Ich kenne viele Leute, die grade erst nach Deutschland geflüchtet sind. Das schlimmste was ich in diesem Kreis erlebt habe, waren mürrische alte Männer und flirtende Halbwüchsige.
Auf der anderen Seite habe ich sehr viel Hilfsbereitschaft und Interesse am Leben und der Sprache hier erlebt.
Ich habe auch schon oft genug ausländische Assis erlebt und wurde auch schon angepöbelt. Ich wirke auf andere eher resolut und selbstbewusst, von daher geschieht so etwas nicht oft. Aber einmal wurde ich, als ich alleine in der Disko war, von einem Rumänen ziemlich genervt. Und mit 13 wurde ich mal von einer Mädchengang dumm angemacht. Und ein Deutscher hat mich mal bis nach Hause verfolgt.
Gut, dass ich bei sowas nicht sehr ängstlich bin.
Aber soetwas ist mir nie mit Flüchtlingen passiert.
Wenn Rassisten rassistisch sein dürfen, weil ihnen mal ein Ausländer dumm gekommen ist, dann urteile ich auch nach meinen persönlichen Erfahrungen und sage: Die Art wie Flüchtlinge und Ausländer in Deutschland (zum Beispiel von den Menschen, die in der Nähe von Flüchtlingslagern wohnen) aufgenommen werden, trägt dazu bei, dass grade die jüngeren Ausländer aggressiv werden können.
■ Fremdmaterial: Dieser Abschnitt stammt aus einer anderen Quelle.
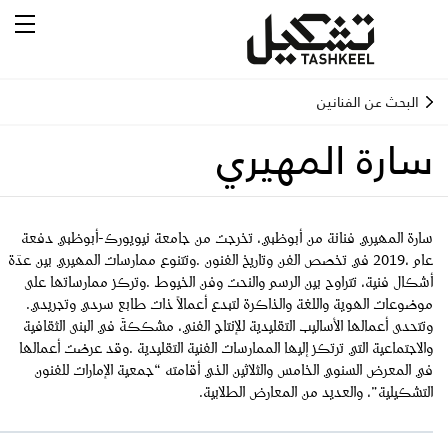
البحث عن الفنانين
سارة المهيري
‬موضوعات‭ ‬الهوية‭ ‬واللغة‭ ‬والذاكرة‭ ‬لتبدع‭ ‬أعمالاً‭ ‬ذات‭ ‬طابع‭ ‬سردي‭ ‬وتجريدي‭.
‬التشكيلية”،‭ ‬والعديد‭ ‬من‭ ‬المعارض‭ ‬الطلابية‭.‬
Dabei geht es nicht darum, dass die Deutschen sich anpassen müssten oder vorsichtig sein müssten. Natürlich sage ich nicht zu einer flüchtigen Bekannten "Bist du bescheuert, bei 37 Grad komplett verschleiert herum zu laufen?"
Wenn ich aber mit Ausländern arbeite, trage ich den selben Ausschnitt wie immer und erwarte von ihnen genauso, dass sie unter einer Frau "kuschen". Diejenigen, die dies nicht gewohnt sind, werden dann oft sehr still und schüchtern, sodass ich mir das Grinsen verkneifen muss. Und was die verschleierte Frau angeht, wäre meine erste Frage: "Warum trägst du sowas?" Ob das bescheuert ist, kann man ja auch bequatschen, wenn man sich besser kennt. Vielleicht wird man dann auch gefragt, ob es nicht bescheuert ist, dass deutsche Frauen so gleichberechtigt sind, dass sie in einer Beziehung den Haushalt, die Kindererziehung und das Arbeiten übernehmen.
Hmm, ich konnte dem Predigen wohl nicht ganz wiederstehen.